Companies tend to launch into social conversations with
their old sales-oriented lingo: “Hi there, I’m Joe Smith of ABC Products,
and I have a product you’ll love.” That’s an intro that will garner digital
rotten tomatoes and an invitation to show yourself to the door. Instead,
marketers must learn to enter the conversation as participants, speaking only
when they have something valuable to say, and conversing rather than selling.
This is a change that company personnel often find difficult. Many companies
are now developing staffers who are personally well versed in social media into
spokespeople who can guide the company into social venues by “talking the
social talk.”
Another impediment to brand success in social venues is that
people who flock to social networks tend to deeply distrust brand-managed
pages. The most successful brand fan pages are those created by individual
users, not brand parent companies.
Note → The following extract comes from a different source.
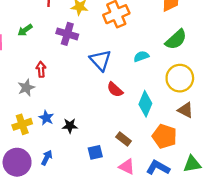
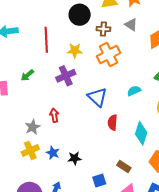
purple cross: (67, 34) -> (66, 76), turned -36
red arrow: (41, 69) -> (54, 115), moved
red semicircle: (115, 90) -> (113, 123), turned 56
yellow cross: (22, 124) -> (30, 150), moved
Coca-Cola now sponsors the most popular
fan-created Coke page in Facebook; Pringle’s consolidated their three most
popular fan-created pages under one umbrella page to merge the voices of 2.8
million fans; Nutella, the hazelnut-flavored spread, has a huge user-generated fan
page, with 3.1 million fans.
Even Budweiser’s Bud Light fan page, “Drinkability,”
garnered only 1,743 after 6 months online despite promotional efforts
including cross-channel ad promotion and NCAA March Madness tie-ins. Smaller
companies may find Facebook even less effective because their brands may not
generate user fan pages, and attracting users to a company-managed fan page may
be difficult.
B2B companies are finding it more effective to: join
conversations where their customers and prospects already “live”; monitor those
conversations to learn more about their brand’s strongest advocates; and listen
to conversations as part of the larger pattern of online “buzz.” Companies that
participate rather than manage are growing in authority and brand acceptance in
the social media space. Becoming strong listeners rather than trying to
dominate the conversation is the new goal for companies exploring social
networking as a business tactic.
Social networking can be a portal into many areas of
corporate interest, including recruiting, improved customer feedback,
one-to-one CRM, and lead development. But social is not the right place for
selling… unless the fans are doing the selling for you.
It is time for companies to stop thinking of social networks
as channels or tactics, and simply become “fans” themselves. Be a member of the
community, rather than trying to be its dictator. Develop the “common touch.”